Adamı olan bir dönemdeyiz, Dayısı olan kazanırın uygulandığı bir gündeyiz. Geoge ORWEL’İN Hayvanlar Çiftliği’nde şöyle bir cümle vardı: “Bütün hayvanlar eşittir ama bazıları daha eşittir” Bu eşitlik değildir oysa, dayı eşitliğidir, baba eşitliğidir, çıkar eşitliğidir. George Orwell’ın en önemli eserlerinden biri olan Hayvanlar Çiftliği’nde geçen bu slogan, kitapta, Bolşevik İhtilali, hayvanlar üzerinden oluşturulan sembolik bir kurguyla anlatılır. Hayvanların gerçekleştirmiş olduğu devrimin ardından, önceleri tüm hayvanlar eşitken, zamanla yönetici zümre, eşitliği lehlerinde bozarlar. Ve duvarda yazılan kurallardan ilki de "tüm hayvanlar eşittir ama bazıları daha eşittir" halini alır.
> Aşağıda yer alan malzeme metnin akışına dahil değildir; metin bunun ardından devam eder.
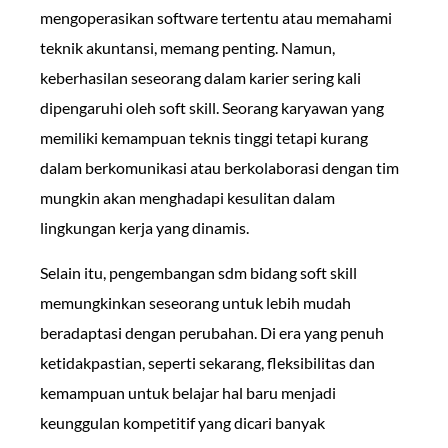
mengoperasikan software tertentu atau memahami
teknik akuntansi, memang penting. Namun,
keberhasilan seseorang dalam karier sering kali
dipengaruhi oleh soft skill. Seorang karyawan yang
memiliki kemampuan teknis tinggi tetapi kurang
dalam berkomunikasi atau berkolaborasi dengan tim
mungkin akan menghadapi kesulitan dalam
lingkungan kerja yang dinamis.
Selain itu, pengembangan sdm bidang soft skill
memungkinkan seseorang untuk lebih mudah
beradaptasi dengan perubahan. Di era yang penuh
ketidakpastian, seperti sekarang, fleksibilitas dan
kemampuan untuk belajar hal baru menjadi
keunggulan kompetitif yang dicari banyak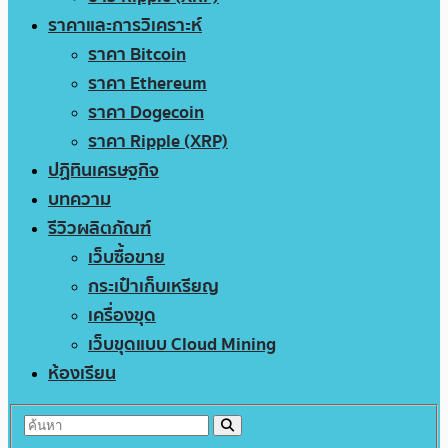
ราคาและการวิเคราะห์
ราคา Bitcoin
ราคา Ethereum
ราคา Dogecoin
ราคา Ripple (XRP)
ปฏิทินเศรษฐกิจ
บทความ
รีวิวผลิตภัณฑ์
เว็บซื้อขาย
กระเป๋าเก็บเหรียญ
เครื่องขุด
เว็บขุดแบบ Cloud Mining
ห้องเรียน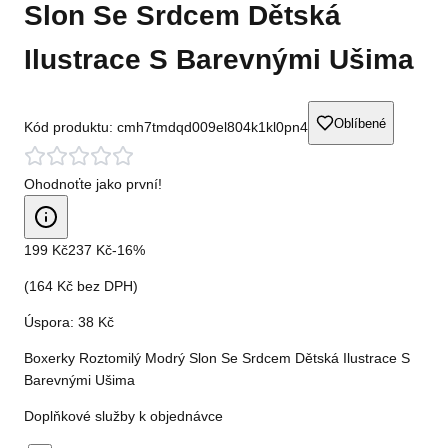
Slon Se Srdcem Dětská
Ilustrace S Barevnými Ušima
Oblíbené
Kód produktu:
cmh7tmdqd009el804k1kl0pn4
Ohodnoťte jako první!
199 Kč
237 Kč
-
16
%
(
164 Kč
bez DPH)
Úspora:
38 Kč
Boxerky Roztomilý Modrý Slon Se Srdcem Dětská Ilustrace S
Barevnými Ušima
Doplňkové služby k objednávce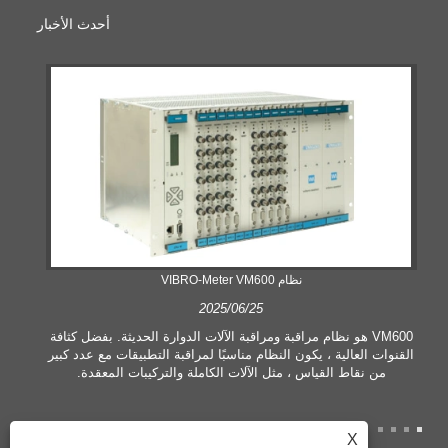
أحدث الأخبار
نظام VIBRO-Meter VM600
2025/06/25
VM600 هو نظام مراقبة ومراقبة الآلات الدوارة الحديثة. بفضل كثافة
القنوات العالية ، يكون النظام مناسبًا لمراقبة التطبيقات مع عدد كبير
من نقاط القياس ، مثل الآلات الكاملة والتركيبات المعقدة.
X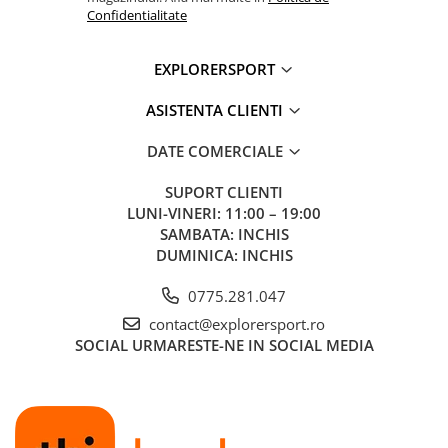
Confidentialitate
EXPLORERSPORT
ASISTENTA CLIENTI
DATE COMERCIALE
SUPORT CLIENTI
LUNI-VINERI: 11:00 – 19:00
SAMBATA: INCHIS
DUMINICA: INCHIS
0775.281.047
contact@explorersport.ro
SOCIAL
URMARESTE-NE IN SOCIAL MEDIA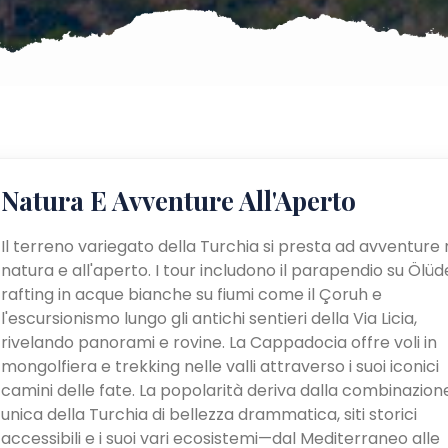
Natura E Avventure All'Aperto
Il terreno variegato della Turchia si presta ad avventure 
natura e all'aperto. I tour includono il parapendio su Ölüden
rafting in acque bianche su fiumi come il Çoruh e
l'escursionismo lungo gli antichi sentieri della Via Licia,
rivelando panorami e rovine. La Cappadocia offre voli in
mongolfiera e trekking nelle valli attraverso i suoi iconici
camini delle fate. La popolarità deriva dalla combinazion
unica della Turchia di bellezza drammatica, siti storici
accessibili e i suoi vari ecosistemi—dal Mediterraneo alle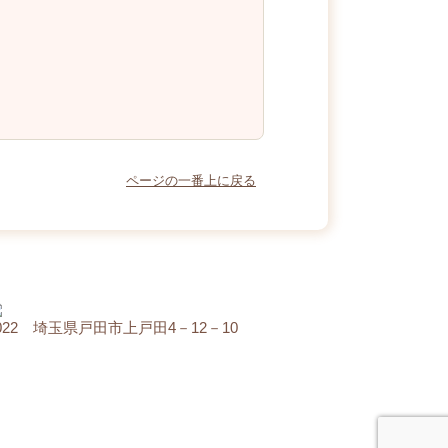
ページの一番上に戻る
0022 埼玉県戸田市上戸田4－12－10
Yeni sistemin artık eskisinden hiçbir farkının kalmadığını fark ettiğiniz andır. Gözler dolar. Herkes eşittir sözde, ancak bazıları daha eşit olmuştur.
Aynı göle işeyen çocuklardan birisini tutuklarsanız yanlış olur, haksızlık olur. Aynı çiçeği koparan iki kişiden birisini ele verirseniz eksik kalır bazı şeyler. Aynı salkımı tutan eller aynı sayıda üzüm yemelidir. Aynı yolda yürümediğimiz adamın dahi yürüme hakkına riayet etmeli ona o imkânı sunmalıyız. O yol bizim yolumuz olmasa dahi onun o yolda yürümesine imkân tanımalıyız.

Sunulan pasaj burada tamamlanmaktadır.